RECORD SET:
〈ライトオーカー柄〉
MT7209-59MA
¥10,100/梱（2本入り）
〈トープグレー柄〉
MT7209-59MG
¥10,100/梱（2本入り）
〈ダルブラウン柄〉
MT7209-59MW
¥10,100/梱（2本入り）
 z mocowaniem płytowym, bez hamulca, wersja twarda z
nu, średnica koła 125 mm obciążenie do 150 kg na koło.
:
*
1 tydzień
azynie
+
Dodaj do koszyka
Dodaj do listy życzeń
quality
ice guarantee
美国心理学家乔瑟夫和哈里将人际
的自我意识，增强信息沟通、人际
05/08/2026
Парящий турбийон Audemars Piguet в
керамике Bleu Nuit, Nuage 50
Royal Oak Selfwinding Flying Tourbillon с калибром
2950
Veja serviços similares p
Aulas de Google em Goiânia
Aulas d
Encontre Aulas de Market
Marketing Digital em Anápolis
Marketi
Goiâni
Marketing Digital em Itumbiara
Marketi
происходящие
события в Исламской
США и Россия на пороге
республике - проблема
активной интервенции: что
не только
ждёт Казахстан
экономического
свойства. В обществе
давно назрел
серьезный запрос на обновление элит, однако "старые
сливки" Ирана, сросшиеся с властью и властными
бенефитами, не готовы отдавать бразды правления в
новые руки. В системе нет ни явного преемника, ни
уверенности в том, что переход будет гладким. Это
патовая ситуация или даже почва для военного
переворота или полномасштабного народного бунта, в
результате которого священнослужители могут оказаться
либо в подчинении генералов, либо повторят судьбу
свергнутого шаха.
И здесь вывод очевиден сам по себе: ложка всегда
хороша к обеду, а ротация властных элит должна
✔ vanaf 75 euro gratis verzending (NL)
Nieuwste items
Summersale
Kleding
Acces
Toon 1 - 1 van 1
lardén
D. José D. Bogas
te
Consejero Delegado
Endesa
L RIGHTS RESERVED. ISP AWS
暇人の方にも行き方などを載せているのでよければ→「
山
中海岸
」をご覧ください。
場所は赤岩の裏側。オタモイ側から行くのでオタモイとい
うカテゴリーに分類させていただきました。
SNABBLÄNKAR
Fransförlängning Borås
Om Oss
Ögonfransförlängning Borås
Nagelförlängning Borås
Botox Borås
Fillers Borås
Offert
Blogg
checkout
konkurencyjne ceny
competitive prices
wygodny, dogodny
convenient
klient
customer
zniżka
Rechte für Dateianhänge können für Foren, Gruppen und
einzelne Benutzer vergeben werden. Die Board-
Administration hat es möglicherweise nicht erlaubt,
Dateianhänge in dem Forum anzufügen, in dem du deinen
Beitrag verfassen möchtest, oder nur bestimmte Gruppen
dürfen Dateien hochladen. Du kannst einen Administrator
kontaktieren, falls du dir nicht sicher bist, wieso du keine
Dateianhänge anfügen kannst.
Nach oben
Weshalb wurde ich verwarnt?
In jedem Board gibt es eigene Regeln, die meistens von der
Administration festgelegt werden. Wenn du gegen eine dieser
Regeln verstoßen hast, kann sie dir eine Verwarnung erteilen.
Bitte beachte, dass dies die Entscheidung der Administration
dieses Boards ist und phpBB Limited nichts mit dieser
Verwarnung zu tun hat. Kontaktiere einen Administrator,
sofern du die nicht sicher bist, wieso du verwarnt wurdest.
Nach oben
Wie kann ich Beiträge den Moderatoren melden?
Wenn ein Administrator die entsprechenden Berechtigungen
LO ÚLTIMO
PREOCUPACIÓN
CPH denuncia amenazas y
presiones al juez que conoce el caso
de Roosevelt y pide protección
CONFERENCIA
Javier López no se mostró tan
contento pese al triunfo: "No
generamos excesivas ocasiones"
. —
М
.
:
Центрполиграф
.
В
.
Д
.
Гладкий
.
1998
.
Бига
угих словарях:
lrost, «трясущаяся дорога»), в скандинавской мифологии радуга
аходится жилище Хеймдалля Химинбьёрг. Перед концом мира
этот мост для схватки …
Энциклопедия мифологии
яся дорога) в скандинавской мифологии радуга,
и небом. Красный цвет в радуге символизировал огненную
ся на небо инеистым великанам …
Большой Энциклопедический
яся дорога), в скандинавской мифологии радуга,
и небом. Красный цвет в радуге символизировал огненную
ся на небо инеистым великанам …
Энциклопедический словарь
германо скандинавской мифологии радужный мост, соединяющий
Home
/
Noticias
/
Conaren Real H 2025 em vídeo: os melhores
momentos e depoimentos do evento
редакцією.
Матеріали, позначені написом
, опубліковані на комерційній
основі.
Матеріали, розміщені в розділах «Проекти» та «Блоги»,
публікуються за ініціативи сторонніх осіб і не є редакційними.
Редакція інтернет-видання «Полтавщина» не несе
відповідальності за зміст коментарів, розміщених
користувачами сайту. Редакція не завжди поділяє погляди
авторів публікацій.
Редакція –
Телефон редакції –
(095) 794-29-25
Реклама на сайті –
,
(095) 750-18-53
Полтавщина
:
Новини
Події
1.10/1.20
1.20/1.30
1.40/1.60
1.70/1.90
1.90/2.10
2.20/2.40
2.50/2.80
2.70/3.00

WHAT YOU NEED TO DO: Reproduce the whole listing without changing anything.

RESPONSE BOX:
〈ライトオーカー柄〉
MT7209-59MA
¥10,100/梱（2本入り）
〈トープグレー柄〉
MT7209-59MG
¥10,100/梱（2本入り）
〈ダルブラウン柄〉
MT7209-59MW
¥10,100/梱（2本入り）
 z mocowaniem płytowym, bez hamulca, wersja twarda z
nu, średnica koła 125 mm obciążenie do 150 kg na koło.
:
*
1 tydzień
azynie
+
Dodaj do koszyka
Dodaj do listy życzeń
quality
ice guarantee
美国心理学家乔瑟夫和哈里将人际
的自我意识，增强信息沟通、人际
05/08/2026
Парящий турбийон Audemars Piguet в
керамике Bleu Nuit, Nuage 50
Royal Oak Selfwinding Flying Tourbillon с калибром
2950
Veja serviços similares p
Aulas de Google em Goiânia
Aulas d
Encontre Aulas de Market
Marketing Digital em Anápolis
Marketi
Goiâni
Marketing Digital em Itumbiara
Marketi
происходящие
события в Исламской
США и Россия на пороге
республике - проблема
активной интервенции: что
не только
ждёт Казахстан
экономического
свойства. В обществе
давно назрел
серьезный запрос на обновление элит, однако "старые
сливки" Ирана, сросшиеся с властью и властными
бенефитами, не готовы отдавать бразды правления в
новые руки. В системе нет ни явного преемника, ни
уверенности в том, что переход будет гладким. Это
патовая ситуация или даже почва для военного
переворота или полномасштабного народного бунта, в
результате которого священнослужители могут оказаться
либо в подчинении генералов, либо повторят судьбу
свергнутого шаха.
И здесь вывод очевиден сам по себе: ложка всегда
хороша к обеду, а ротация властных элит должна
✔ vanaf 75 euro gratis verzending (NL)
Nieuwste items
Summersale
Kleding
Acces
Toon 1 - 1 van 1
lardén
D. José D. Bogas
te
Consejero Delegado
Endesa
L RIGHTS RESERVED. ISP AWS
暇人の方にも行き方などを載せているのでよければ→「
山
中海岸
」をご覧ください。
場所は赤岩の裏側。オタモイ側から行くのでオタモイとい
うカテゴリーに分類させていただきました。
SNABBLÄNKAR
Fransförlängning Borås
Om Oss
Ögonfransförlängning Borås
Nagelförlängning Borås
Botox Borås
Fillers Borås
Offert
Blogg
checkout
konkurencyjne ceny
competitive prices
wygodny, dogodny
convenient
klient
customer
zniżka
Rechte für Dateianhänge können für Foren, Gruppen und
einzelne Benutzer vergeben werden. Die Board-
Administration hat es möglicherweise nicht erlaubt,
Dateianhänge in dem Forum anzufügen, in dem du deinen
Beitrag verfassen möchtest, oder nur bestimmte Gruppen
dürfen Dateien hochladen. Du kannst einen Administrator
kontaktieren, falls du dir nicht sicher bist, wieso du keine
Dateianhänge anfügen kannst.
Nach oben
Weshalb wurde ich verwarnt?
In jedem Board gibt es eigene Regeln, die meistens von der
Administration festgelegt werden. Wenn du gegen eine dieser
Regeln verstoßen hast, kann sie dir eine Verwarnung erteilen.
Bitte beachte, dass dies die Entscheidung der Administration
dieses Boards ist und phpBB Limited nichts mit dieser
Verwarnung zu tun hat. Kontaktiere einen Administrator,
sofern du die nicht sicher bist, wieso du verwarnt wurdest.
Nach oben
Wie kann ich Beiträge den Moderatoren melden?
Wenn ein Administrator die entsprechenden Berechtigungen
LO ÚLTIMO
PREOCUPACIÓN
CPH denuncia amenazas y
presiones al juez que conoce el caso
de Roosevelt y pide protección
CONFERENCIA
Javier López no se mostró tan
contento pese al triunfo: "No
generamos excesivas ocasiones"
. —
М
.
:
Центрполиграф
.
В
.
Д
.
Гладкий
.
1998
.
Бига
угих словарях:
lrost, «трясущаяся дорога»), в скандинавской мифологии радуга
аходится жилище Хеймдалля Химинбьёрг. Перед концом мира
этот мост для схватки …
Энциклопедия мифологии
яся дорога) в скандинавской мифологии радуга,
и небом. Красный цвет в радуге символизировал огненную
ся на небо инеистым великанам …
Большой Энциклопедический
яся дорога), в скандинавской мифологии радуга,
и небом. Красный цвет в радуге символизировал огненную
ся на небо инеистым великанам …
Энциклопедический словарь
германо скандинавской мифологии радужный мост, соединяющий
Home
/
Noticias
/
Conaren Real H 2025 em vídeo: os melhores
momentos e depoimentos do evento
редакцією.
Матеріали, позначені написом
, опубліковані на комерційній
основі.
Матеріали, розміщені в розділах «Проекти» та «Блоги»,
публікуються за ініціативи сторонніх осіб і не є редакційними.
Редакція інтернет-видання «Полтавщина» не несе
відповідальності за зміст коментарів, розміщених
користувачами сайту. Редакція не завжди поділяє погляди
авторів публікацій.
Редакція –
Телефон редакції –
(095) 794-29-25
Реклама на сайті –
,
(095) 750-18-53
Полтавщина
:
Новини
Події
1.10/1.20
1.20/1.30
1.40/1.60
1.70/1.90
1.90/2.10
2.20/2.40
2.50/2.80
2.70/3.00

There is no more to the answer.